ACTION ITEM — Collect all lines containing the word "wanted" from the data.

Extracted page text data —
"""
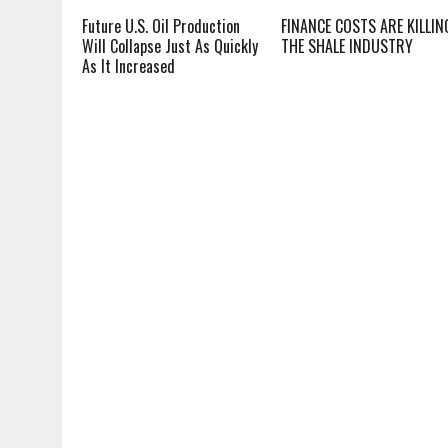
Future U.S. Oil Production
FINANCE COSTS ARE KILLIN
Will Collapse Just As Quickly
THE SHALE INDUSTRY
As It Increased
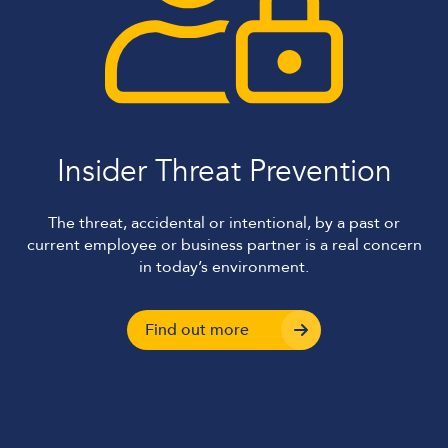
Insider Threat Prevention
The threat, accidental or intentional, by a past or
current employee or business partner is a real concern
in today’s environment.
Find out more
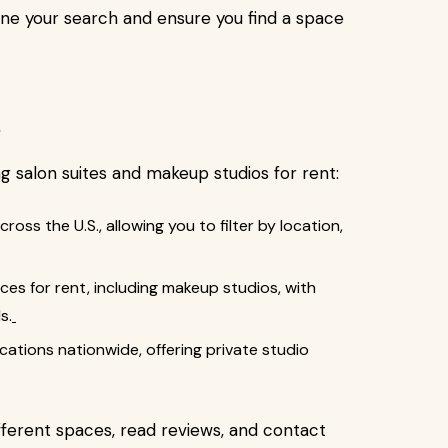
line your search and ensure you find a space
s
ing salon suites and makeup studios for rent:
across the U.S., allowing you to filter by location,
ces for rent, including makeup studios, with
s.
cations nationwide, offering private studio
ferent spaces, read reviews, and contact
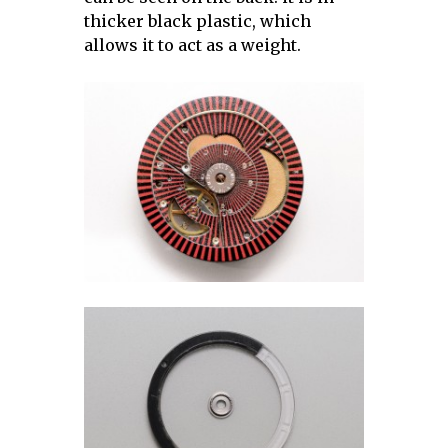
thicker black plastic, which
allows it to act as a weight.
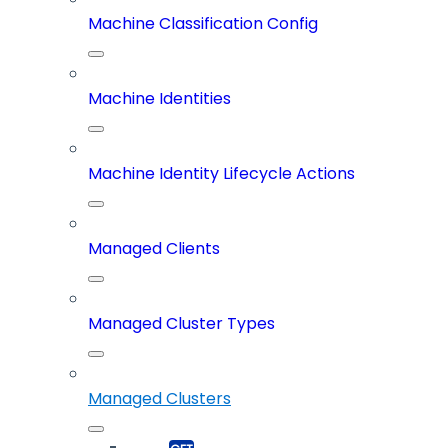
Machine Classification Config
Machine Identities
Machine Identity Lifecycle Actions
Managed Clients
Managed Cluster Types
Managed Clusters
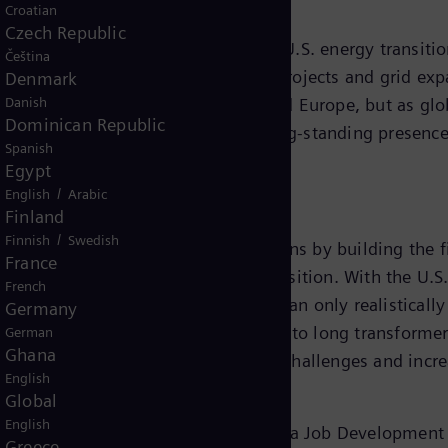
Croatian
Czech Republic
rd for Siemens Energy, said, “The U.S. energy transition
Čeština
ext two years. However renewable projects and grid expa
Denmark
Danish
s mostly served by the Americas and Europe, but as glob
Dominican Republic
ur U.S. footprint, building on our long-standing presenc
Spanish
Egypt
/
English
Arabic
Finland
/
Finnish
Swedish
 Energy will add to existing operations by building the f
France
ture to enable the country’s energy transition. With the
French
rbonize the U.S. grid, however that can only realisticall
Germany
newable projects are in jeopardy due to long transformer
German
Ghana
gy’s investment will address these challenges and incr
English
Global
English
he project will also be supported by a Job Development 
Greece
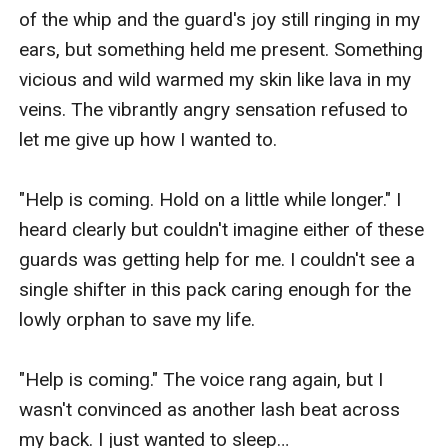
of the whip and the guard's joy still ringing in my 
ears, but something held me present. Something 
vicious and wild warmed my skin like lava in my 
veins. The vibrantly angry sensation refused to 
let me give up how I wanted to. 

"Help is coming. Hold on a little while longer." I 
heard clearly but couldn't imagine either of these 
guards was getting help for me. I couldn't see a 
single shifter in this pack caring enough for the 
lowly orphan to save my life. 

"Help is coming." The voice rang again, but I 
wasn't convinced as another lash beat across 
my back. I just wanted to sleep…
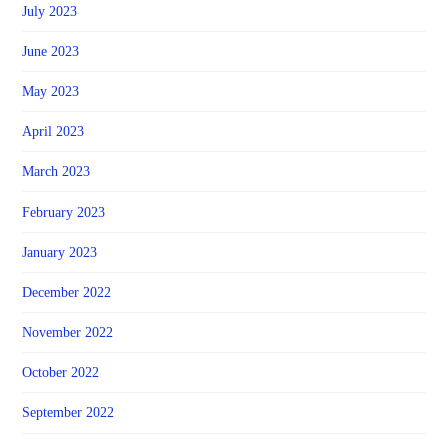
July 2023
June 2023
May 2023
April 2023
March 2023
February 2023
January 2023
December 2022
November 2022
October 2022
September 2022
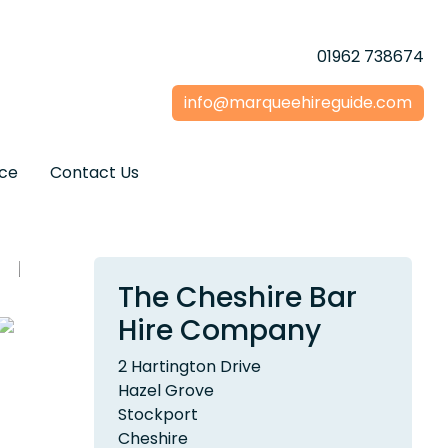
01962 738674
info@marqueehireguide.com
ice
Contact Us
The Cheshire Bar
Hire Company
2 Hartington Drive
Hazel Grove
Stockport
Cheshire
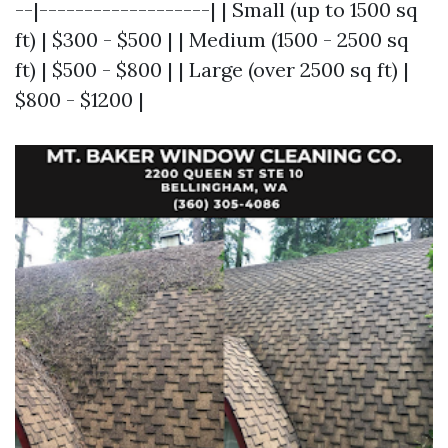
--|-------------------| | Small (up to 1500 sq
ft) | $300 - $500 | | Medium (1500 - 2500 sq
ft) | $500 - $800 | | Large (over 2500 sq ft) |
$800 - $1200 |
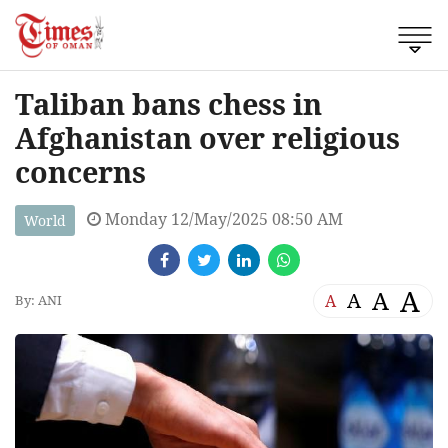
Taliban bans chess in
Afghanistan over religious
concerns
Monday 12/May/2025 08:50 AM
World
A
A
A
A
By: ANI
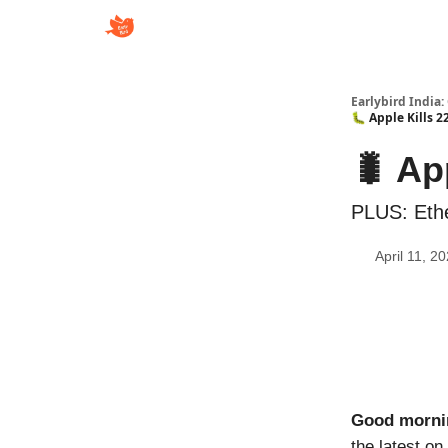
Earlybird India:
🐛 Apple Kills 
🐛 Ap
PLUS: Eth
April 11, 2
Good morni
the latest on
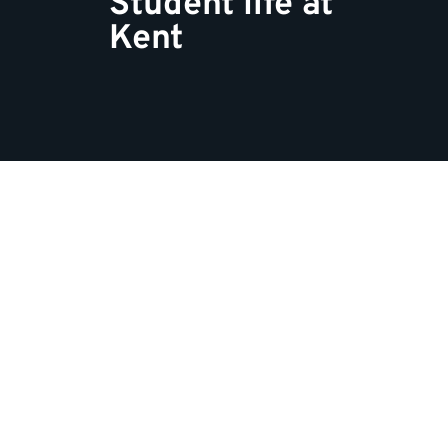
Student life at
Kent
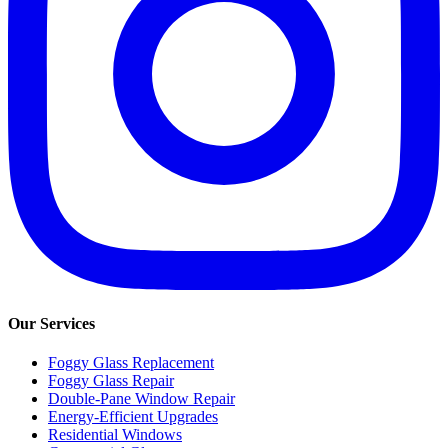
Our Services
Foggy Glass Replacement
Foggy Glass Repair
Double-Pane Window Repair
Energy-Efficient Upgrades
Residential Windows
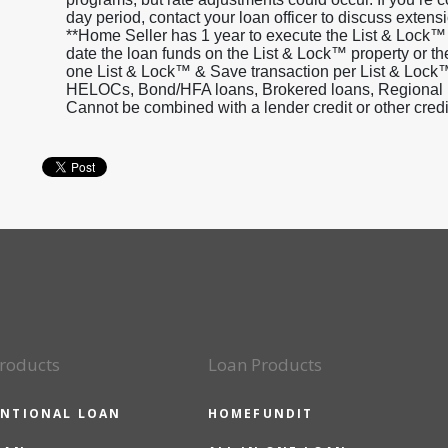
day period, contact your loan officer to discuss extensi
**Home Seller has 1 year to execute the List & Lock™
date the loan funds on the List & Lock™ property or th
one List & Lock™ & Save transaction per List & Lock™
HELOCs, Bond/HFA loans, Brokered loans, Regional inv
Cannot be combined with a lender credit or other cred
roducts
Loan Products
NTIONAL LOAN
HOMEFUNDIT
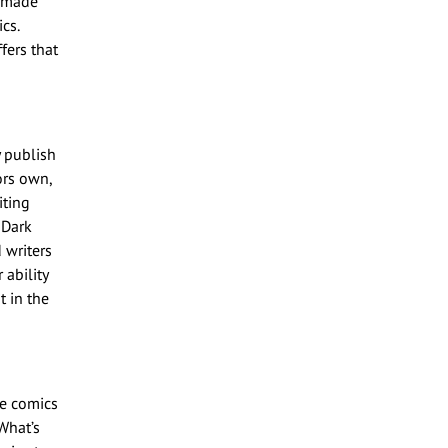
s made
cs.
fers that
y publish
ors own,
iting
 Dark
d writers
ability
t in the
te comics
What’s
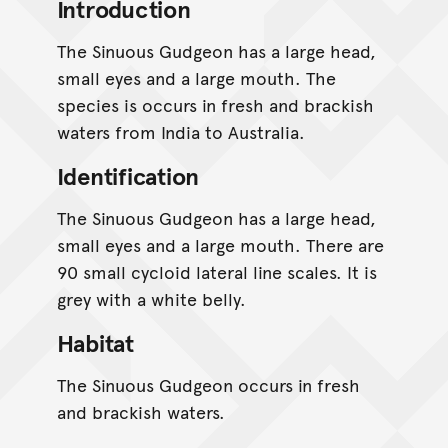
Introduction
The Sinuous Gudgeon has a large head,
small eyes and a large mouth. The
species is occurs in fresh and brackish
waters from India to Australia.
Identification
The Sinuous Gudgeon has a large head,
small eyes and a large mouth. There are
90 small cycloid lateral line scales. It is
grey with a white belly.
Habitat
The Sinuous Gudgeon occurs in fresh
and brackish waters.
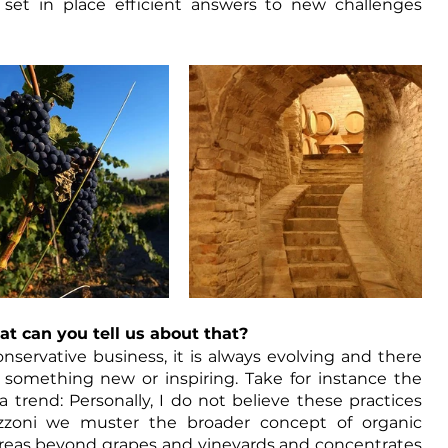
et in place efficient answers to new challenges 
t can you tell us about that?
servative business, it is always evolving and there 
something new or inspiring. Take for instance the 
trend: Personally, I do not believe these practices 
zzoni we muster the broader concept of organic 
 areas beyond grapes and vineyards and concentrates 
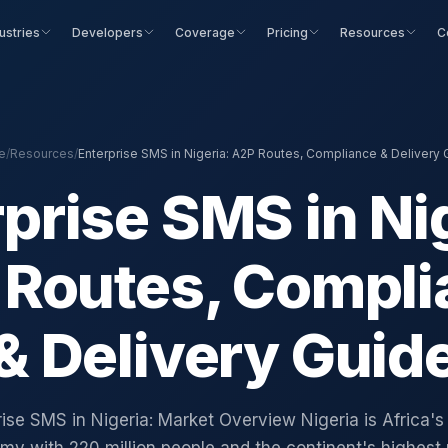
ustries
Developers
Coverage
Pricing
Resources
C
e
/
Resources
/
Enterprise SMS in Nigeria: A2P Routes, Compliance & Delivery 
prise SMS in Ni
 Routes, Compli
& Delivery Guid
ise SMS in Nigeria: Market Overview Nigeria is Africa's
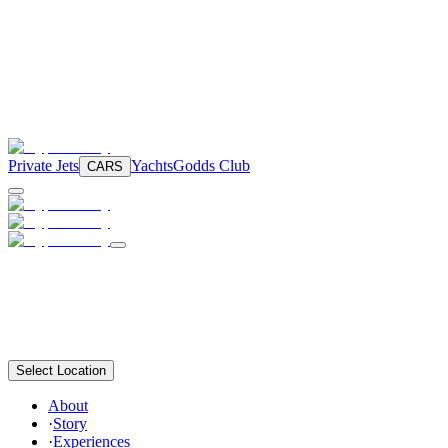
Private Jets
Yachts
Godds Club
CARS
Select Location
About
·
Story
·
Experiences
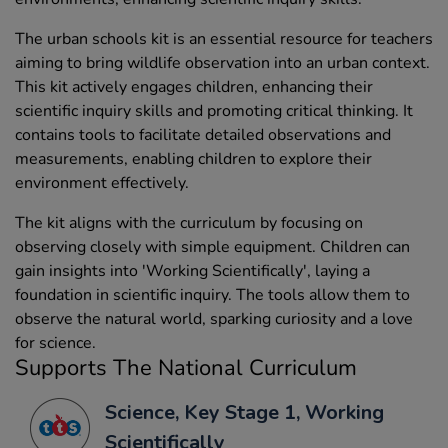
The urban schools kit is an essential resource for teachers
aiming to bring wildlife observation into an urban context.
This kit actively engages children, enhancing their
scientific inquiry skills and promoting critical thinking. It
contains tools to facilitate detailed observations and
measurements, enabling children to explore their
environment effectively.
The kit aligns with the curriculum by focusing on
observing closely with simple equipment. Children can
gain insights into 'Working Scientifically', laying a
foundation in scientific inquiry. The tools allow them to
observe the natural world, sparking curiosity and a love
for science.
Supports The National Curriculum
Science, Key Stage 1, Working
Scientifically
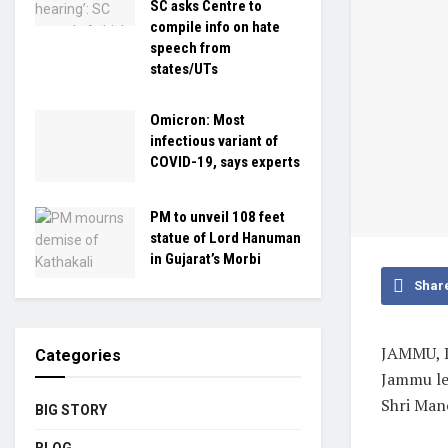
SC asks Centre to
compile info on hate
speech from
states/UTs
Omicron: Most
infectious variant of
COVID-19, says experts
PM to unveil 108 feet
statue of Lord Hanuman
in Gujarat’s Morbi
Shar
JAMMU, D
Categories
Jammu le
Shri Mano
BIG STORY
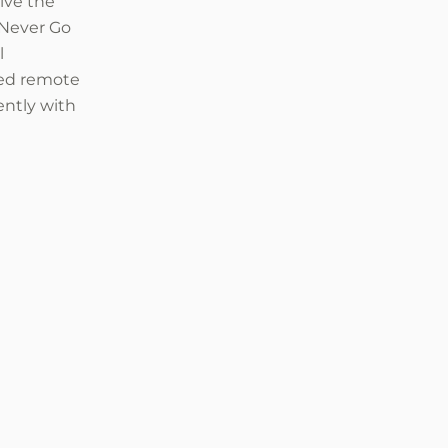
ive the
“Never Go
l
ced remote
ently with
"""
RESULT OF THE TASK —
let me give up how I wanted to. 
my back. I just wanted to sleep…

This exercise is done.